14/3 - Encontro de Verão: mitologia criativa


Pois é, chegou janeiro, passou o Carnaval e começamos nossas atividades. Esse ano estudaremos o quarto volume do livro As Máscaras de Deus: mitologia criativa (Palas Athena, 2010).

Na primeira parte, A Antiga Videira, o mitólogo estadunidense Joseph Campbell (1904-1987) aborda o mundo desmitologizado que resultou do "mundo moderno da ciência e da máquina movida à energia, comércio global e intensos intercâmbios culturais" (CAMPBELL, 2010, p. 90), onde "desaparecerem os contextos sociais e físicos onde emergiram as antigas ordens simbólicas." (CAMPBELL, 2010, p. 90).

"Ademais", diz ele, "em nosso atual ambiente mundial composto de diferentes comunidades religiosas, nacionalidades, raças (leia-se agora etnias) e classes sociais e econômicas, não podemos encontrar nenhuma verdadeira e profunda comunidade, mesmo onde, para fins práticos, parece ter-se conseguido acordos." (CAMPBELL, 2010, p. 90).

Para Campbell, desde a metade do século XII, que ele identifica como o marcador da "civilização do indivíduo" contemporânea, está ocorrendo uma lenta mas gradual desintegração que vem "desmantelando a enorme tradição ortodoxa que chegou ao seu apogeu naquela época (CAMPBELL, 2010, p. 19).

Se o imprinting, a estampagem mitológica não viria mais de fora, onde ele deve ser buscado então? Para o mitólogo, estamos na era da mitologia criativa. Fundamentado nos filósofos Schopenhauer e Nietzsche, nos escritores James Joyce e Thomas Mann, bem como na psicologia analítica de Jung, ele propõe que o ser humano contemporâneo não tem saída salvo, como os cavaleiros medievais da lenda do Graal, ter a coragem necessária para penetrar no caminho fechado da floresta (ou a noite escura da alma) para, por meio da experiência obtida com as provas do cotidiano, conseguir criar um novo tipo de vida para si que faça sentido.

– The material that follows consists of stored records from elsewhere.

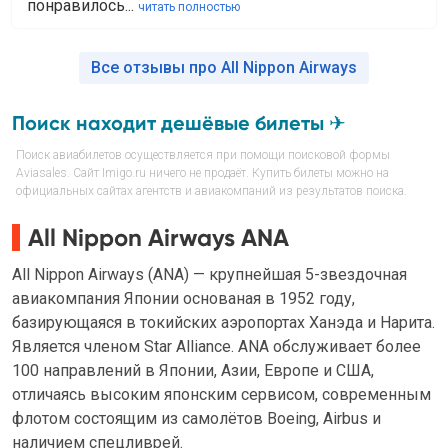
понравилось...
читать полностью
Все отзывы про All Nippon Airways
Поиск находит дешёвые билеты ✈
Поиск авиабилетов осуществляется при помощи поисковой формы
Aviasales. Сайт Imigo.ru ничего не продаёт. Купить билеты можно на
официальных сайтах агентств и авиакомпаний из результатов поиска.
All Nippon Airways ANA
All Nippon Airways (ANA) — крупнейшая 5-звездочная
авиакомпания Японии основаная в 1952 году,
базирующаяся в токийских аэропортах Ханэда и Нарита.
Является членом Star Alliance. ANA обслуживает более
100 направлений в Японии, Азии, Европе и США,
отличаясь высоким японским сервисом, современным
флотом состоящим из самолётов Boeing, Airbus и
наличием спецливрей.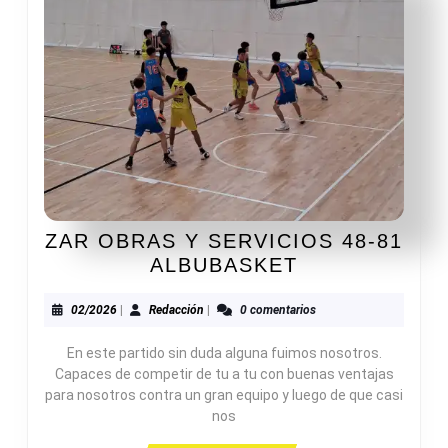
ZAR OBRAS Y SERVICIOS 48-81
ZAR
ALBUBASKET
OBRAS
Y
02/2026
Redacción
02/2026
|
Redacción
|
0 comentarios
SERVICIOS
En este partido sin duda alguna fuimos nosotros.
48-
Capaces de competir de tu a tu con buenas ventajas
81
para nosotros contra un gran equipo y luego de que casi
ALBUBASKET
nos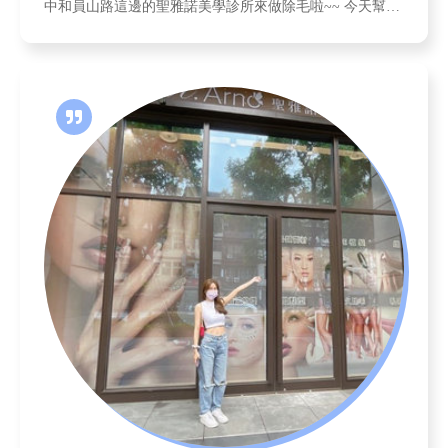
中和員山路這邊的聖雅諾美學診所來做除毛啦~~ 今天幫我
諮詢的醫師是李成軒醫師!!!也是聖雅諾的院長，李醫師很
親切也很溫柔，會慢慢說明療程的過程及注意事項，有問
題都可以問李醫師呦~~ 聖雅諾是使用真空除毛，是有國家
認證的永久性除毛呦， 真的有被認證可以永久性減少毛
量!!以前都用刮得這樣很容易造成毛囊炎，今天就是要來解
決個問題啦!!!!!!!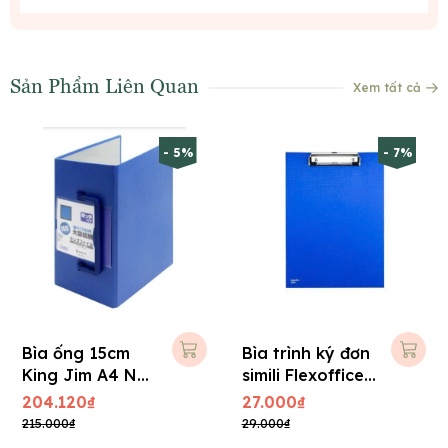
Sản Phẩm Liên Quan
Xem tất cả
- 5%
- 7%
Bìa ống 15cm
Bìa trình ký đơn
King Jim A4 No
simili Flexoffice
3515 - 1.500 tờ
A4 FO-CB02
204.120₫
27.000₫
215.000₫
29.000₫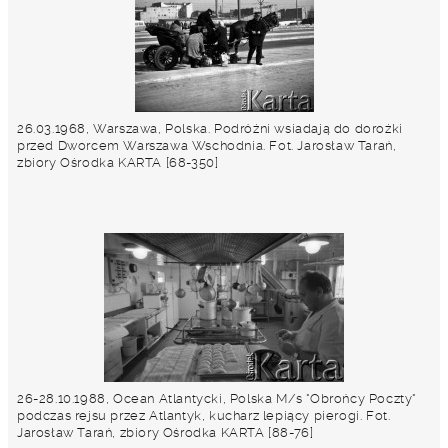
26.03.1968, Warszawa, Polska. Podróżni wsiadają do dorożki
przed Dworcem Warszawa Wschodnia. Fot. Jarosław Tarań,
zbiory Ośrodka KARTA [68-350]
26-28.10.1988, Ocean Atlantycki, Polska M/s "Obrońcy Poczty"
podczas rejsu przez Atlantyk, kucharz lepiący pierogi. Fot.
Jarosław Tarań, zbiory Ośrodka KARTA [88-76]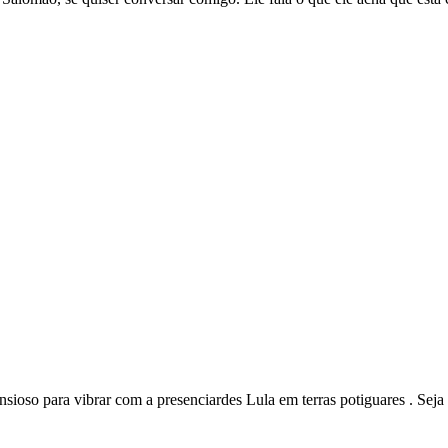
ioso para vibrar com a presenciardes Lula em terras potiguares . Seja b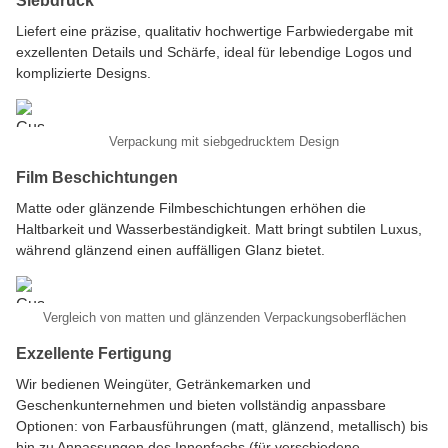
Siebdruck
Liefert eine präzise, qualitativ hochwertige Farbwiedergabe mit
exzellenten Details und Schärfe, ideal für lebendige Logos und
komplizierte Designs.
Verpackung mit siebgedrucktem Design
Film Beschichtungen
Matte oder glänzende Filmbeschichtungen erhöhen die
Haltbarkeit und Wasserbeständigkeit. Matt bringt subtilen Luxus,
während glänzend einen auffälligen Glanz bietet.
Vergleich von matten und glänzenden Verpackungsoberflächen
Exzellente Fertigung
Wir bedienen Weingüter, Getränkemarken und
Geschenkunternehmen und bieten vollständig anpassbare
Optionen: von Farbausführungen (matt, glänzend, metallisch) bis
hin zu Anpassungen des Innenfachs (für verschiedene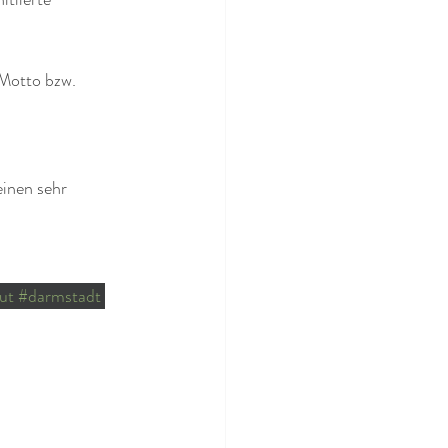
Motto bzw. 
inen sehr 
ut
#darmstadt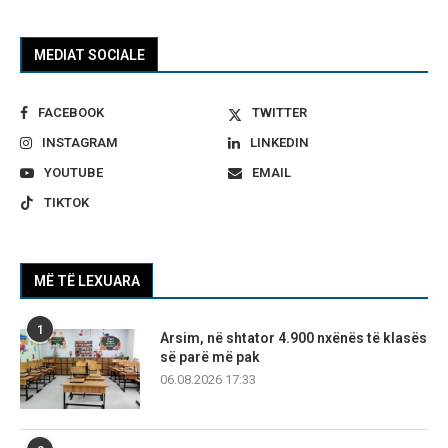
MEDIAT SOCIALE
FACEBOOK
TWITTER
INSTAGRAM
LINKEDIN
YOUTUBE
EMAIL
TIKTOK
MË TË LEXUARA
1
Arsim, në shtator 4.900 nxënës të klasës
së parë më pak
06.08.2026 17:33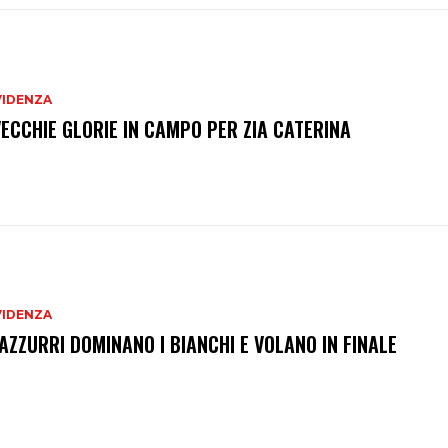
VIDENZA
VECCHIE GLORIE IN CAMPO PER ZIA CATERINA
VIDENZA
 AZZURRI DOMINANO I BIANCHI E VOLANO IN FINALE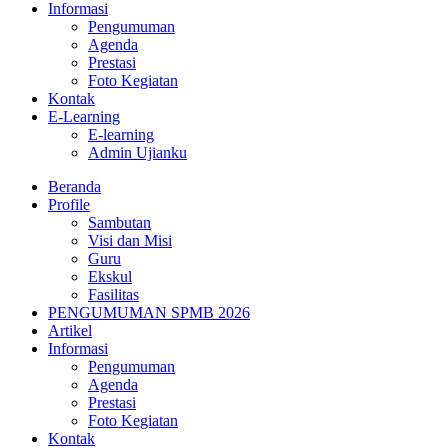
Informasi
Pengumuman
Agenda
Prestasi
Foto Kegiatan
Kontak
E-Learning
E-learning
Admin Ujianku
Beranda
Profile
Sambutan
Visi dan Misi
Guru
Ekskul
Fasilitas
PENGUMUMAN SPMB 2026
Artikel
Informasi
Pengumuman
Agenda
Prestasi
Foto Kegiatan
Kontak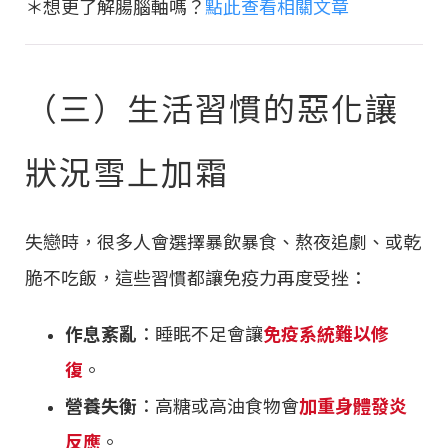
＊想更了解腸腦軸嗎？
點此查看相關文章
（三）生活習慣的惡化讓
狀況雪上加霜
失戀時，很多人會選擇暴飲暴食、熬夜追劇、或乾
脆不吃飯，這些習慣都讓免疫力再度受挫：
作息紊亂
：睡眠不足會讓
免疫系統難以修
復
。
營養失衡
：高糖或高油食物會
加重身體發炎
反應
。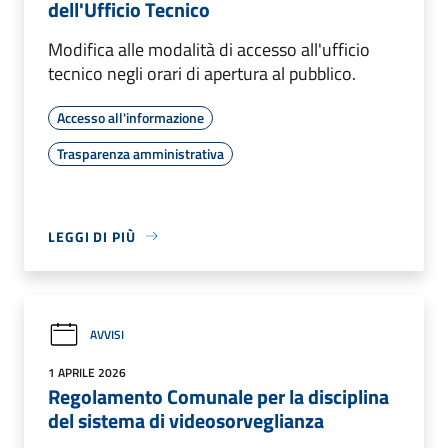
dell'Ufficio Tecnico
Modifica alle modalità di accesso all'ufficio
tecnico negli orari di apertura al pubblico.
Accesso all'informazione
Trasparenza amministrativa
LEGGI DI PIÙ
AVVISI
1 APRILE 2026
Regolamento Comunale per la disciplina
del sistema di videosorveglianza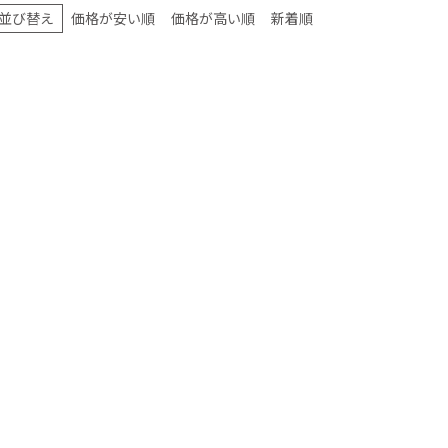
並び替え
価格が安い順
価格が高い順
新着順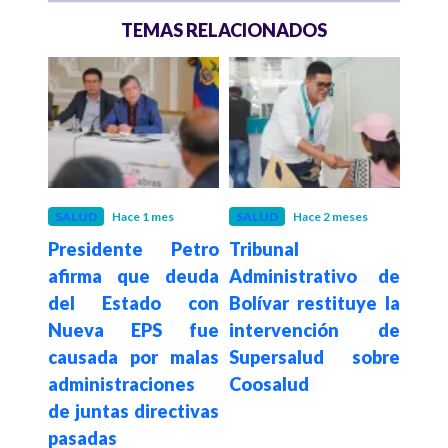
TEMAS RELACIONADOS
s
SALUD
Hace 1 mes
SALUD
Hace 2 meses
SAL
abará
Presidente Petro
Tribunal
Pdte
dería
afirma que deuda
Administrativo de
las 
PS:
del Estado con
Bolívar restituye la
med
ro
Nueva EPS fue
intervención de
com
causada por malas
Supersalud sobre
sist
administraciones
Coosalud
la 
de juntas directivas
del
pasadas
hum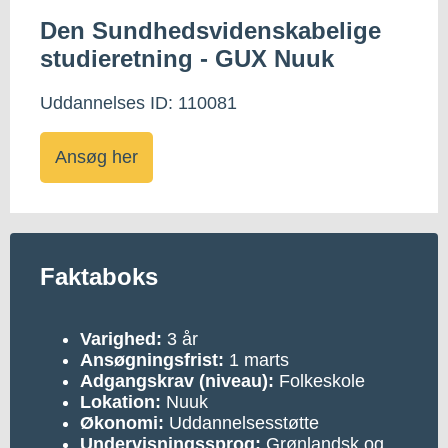
Den Sundhedsvidenskabelige
studieretning - GUX Nuuk
Uddannelses ID: 110081
Ansøg her
Faktaboks
Varighed:
3 år
Ansøgningsfrist:
1 marts
Adgangskrav
(niveau):
Folkeskole
Lokation:
Nuuk
Økonomi:
Uddannelsesstøtte
Undervisningssprog:
Grønlandsk og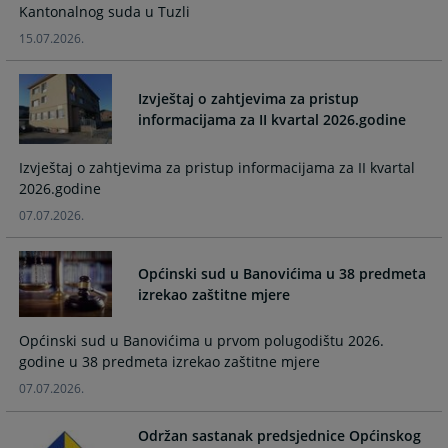
Kantonalnog suda u Tuzli
and
and
select
select
15.07.2026.
a
a
date.
date.
Izvještaj o zahtjevima za pristup
Press
Press
informacijama za II kvartal 2026.godine
the
the
question
question
Izvještaj o zahtjevima za pristup informacijama za II kvartal
mark
mark
2026.godine
key
key
to
to
07.07.2026.
get
get
the
the
Općinski sud u Banovićima u 38 predmeta
keyboard
keyboard
izrekao zaštitne mjere
shortcuts
shortcuts
for
for
Općinski sud u Banovićima u prvom polugodištu 2026.
changing
changing
godine u 38 predmeta izrekao zaštitne mjere
dates.
dates.
07.07.2026.
Održan sastanak predsjednice Općinskog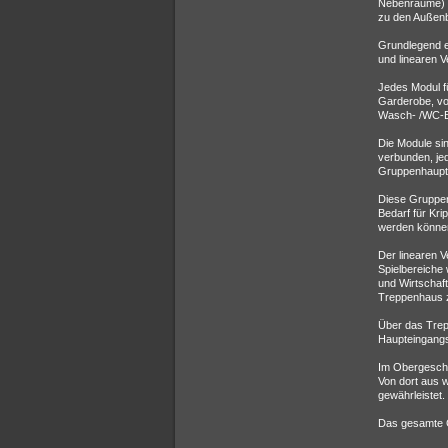
Nebenräume) 
zu den Außen
Grundlegend er
und linearen V
Jedes Modul fü
Garderobe, v
Wasch- /WC-B
Die Module si
verbunden, j
Gruppenhauptr
Diese Gruppen
Bedarf für Kri
werden könne
Der linearen 
Spielbereiche 
und Wirtschaft
Treppenhaus 
Über das Trep
Haupteingangs
Im Obergeschos
Von dort aus 
gewährleistet.
Das gesamte G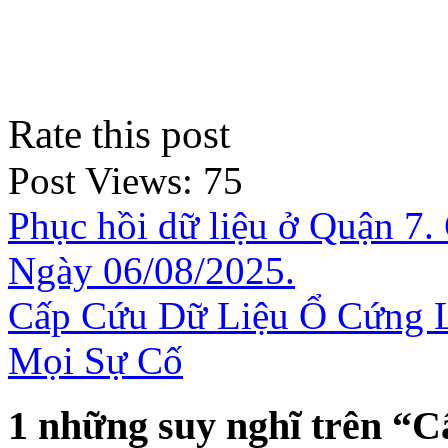
Rate this post
Post Views:
75
Phục hồi dữ liệu ở Quận 7. 
Ngày 06/08/2025.
Cấp Cứu Dữ Liệu Ổ Cứng L
Mọi Sự Cố
1 những suy nghĩ trên “
Cấ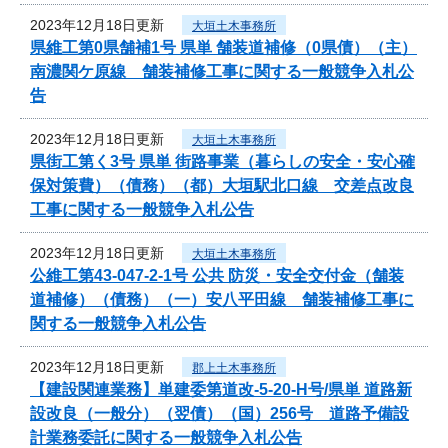
2023年12月18日更新
大垣土木事務所
県維工第0県舗補1号 県単 舗装道補修（0県債）（主）
南濃関ケ原線 舗装補修工事に関する一般競争入札公
告
2023年12月18日更新
大垣土木事務所
県街工第く3号 県単 街路事業（暮らしの安全・安心確
保対策費）（債務）（都）大垣駅北口線 交差点改良
工事に関する一般競争入札公告
2023年12月18日更新
大垣土木事務所
公維工第43-047-2-1号 公共 防災・安全交付金（舗装
道補修）（債務）（一）安八平田線 舗装補修工事に
関する一般競争入札公告
2023年12月18日更新
郡上土木事務所
【建設関連業務】単建委第道改-5-20-H号/県単 道路新
設改良（一般分）（翌債）（国）256号 道路予備設
計業務委託に関する一般競争入札公告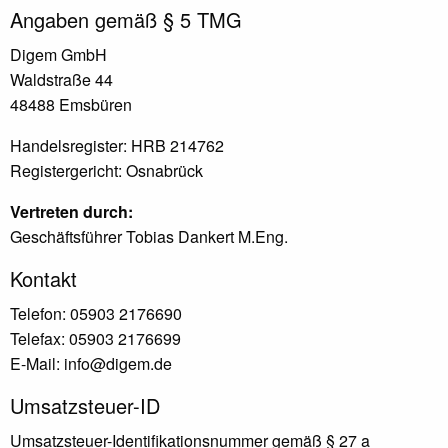
Angaben gemäß § 5 TMG
Digem GmbH
Waldstraße 44
48488 Emsbüren
Handelsregister: HRB 214762
Registergericht: Osnabrück
Vertreten durch:
Geschäftsführer Tobias Dankert M.Eng.
Kontakt
Telefon: 05903 2176690
Telefax: 05903 2176699
E-Mail: info@digem.de
Umsatzsteuer-ID
Umsatzsteuer-Identifikationsnummer gemäß § 27 a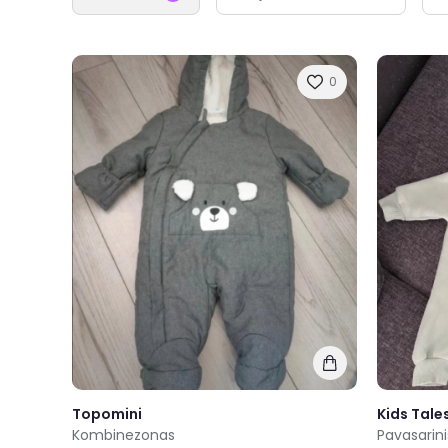
0
Topomini
Kids Tale
Kombinezonas
Pavasarin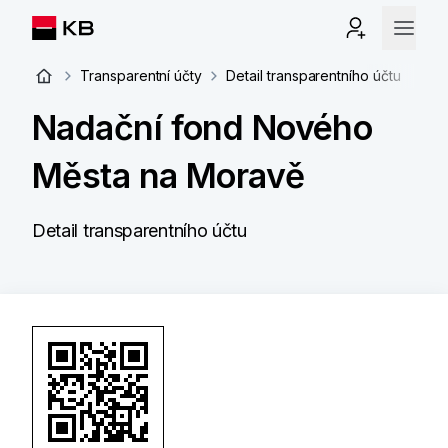
Transparentní účty
Detail transparentního účtu
Nadační fond Nového
Města na Moravě
Detail transparentního účtu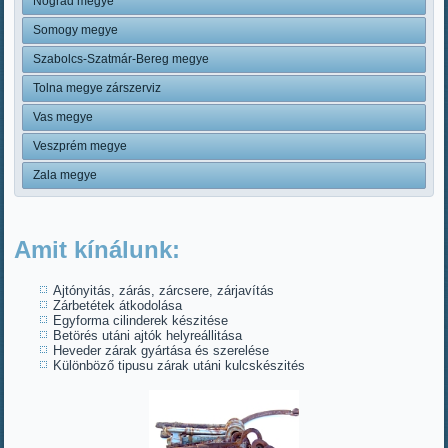
Nógrád megye
Somogy megye
Szabolcs-Szatmár-Bereg megye
Tolna megye zárszerviz
Vas megye
Veszprém megye
Zala megye
Amit kínálunk:
Ajtónyitás, zárás, zárcsere, zárjavítás
Zárbetétek átkodolása
Egyforma cilinderek készitése
Betörés utáni ajtók helyreállitása
Heveder zárak gyártása és szerelése
Különböző tipusu zárak utáni kulcskészités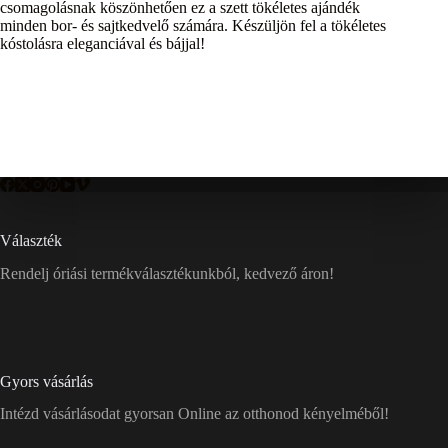
csomagolásnak köszönhetően ez a szett tökéletes ajándék
minden bor- és sajtkedvelő számára. Készüljön fel a tökéletes
kóstolásra eleganciával és bájjal!
Választék
Rendelj óriási termékválasztékunkból, kedvező áron!
Gyors vásárlás
Intézd vásárlásodat gyorsan Online az otthonod kényelméből!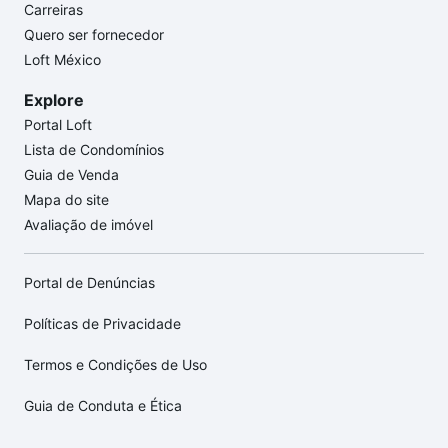
Carreiras
Quero ser fornecedor
Loft México
Explore
Portal Loft
Lista de Condomínios
Guia de Venda
Mapa do site
Avaliação de imóvel
Portal de Denúncias
Políticas de Privacidade
Termos e Condições de Uso
Guia de Conduta e Ética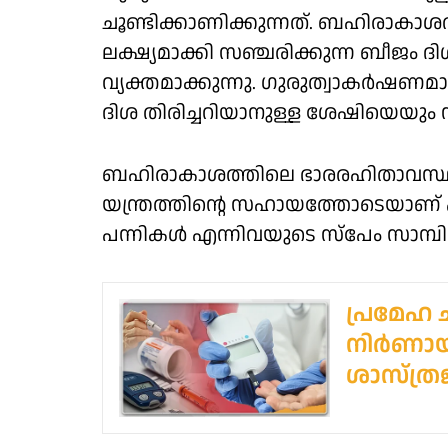
ചൂണ്ടിക്കാണിക്കുന്നത്. ബഹിരാക
ലക്ഷ്യമാക്കി സഞ്ചരിക്കുന്ന ബീജം ദി
വ്യക്തമാക്കുന്നു. ഗുരുത്വാകർഷണമ
ദിശ തിരിച്ചറിയാനുള്ള ശേഷിയെയും 
ബഹിരാകാശത്തിലെ ഭാരരഹിതാവസ്ഥ അനു
യന്ത്രത്തിന്റെ സഹായത്തോടെയാണ് 
പന്നികൾ എന്നിവയുടെ സ്പേം സാമ്പ
പ്രമേഹ 
നിർണായ
ശാസ്ത്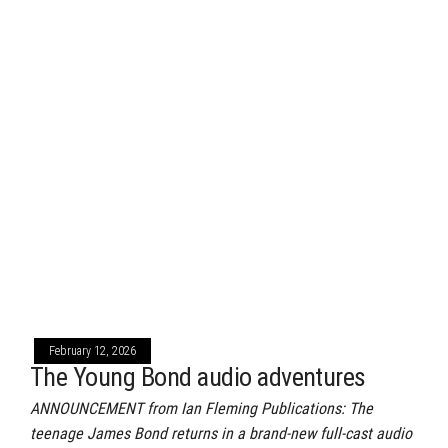
February 12, 2026
The Young Bond audio adventures
ANNOUNCEMENT from Ian Fleming Publications: The
teenage James Bond returns in a brand-new full-cast audio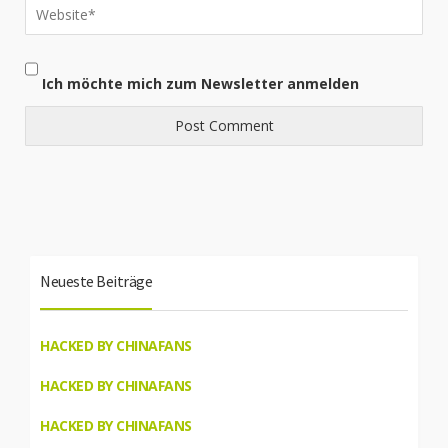
Ich möchte mich zum Newsletter anmelden
Neueste Beiträge
HACKED BY CHINAFANS
HACKED BY CHINAFANS
HACKED BY CHINAFANS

Assim, cada indivíduo passaria a não viver mais em termos da "fé coletiva", mas se tornaria plenamente consciente de suas potencialidades -- e de seus defeitos também.

"(...) o indivíduo tem uma experiência própria − de ordem, horror, beleza, ou até de mera alegria − que procura transmitir mediante sinais; e se sua vivência teve alguma profundidade e significado, sua comunicação terá o valor e força de um mito vivo − obviamente para aqueles que a recebem e reagem a ela por conta própria, com empatia, sem imposições. (CAMPBELL, 2010, p. 20).

A "verdade" e o "sentido da vida", portanto, não estaria mais "lá fora". Em contraposição à mitologia tradicional, essa noção de mitologia criativa confia a cada ser humano a responsabilidade de dar cor, saber e sabor à própria vida. E, ao fazê-lo, avivar seu entorno. Ao sair da zona de conforto da autoridade imposta pelo mundo externo, cada um precisaria tomar a vida nas próprias mãos. E seria a somatória de indivíduos despertos que, como órgãos num corpo, tornaria o corpo social mais humano.

Bom, evidentemente tudo isso é mais fácil de debater no plano teórico do que de fazer na prática... Por isso, no próximo encontro, que será realizado no dia 16 de maio, continuaremos as reflexões com a parte II do livro, A Terra Desolada. Afinal, como diz Joyce, o risco dos que não têm coragem para empreender tal jornada é transformar a terra numa Wasteland.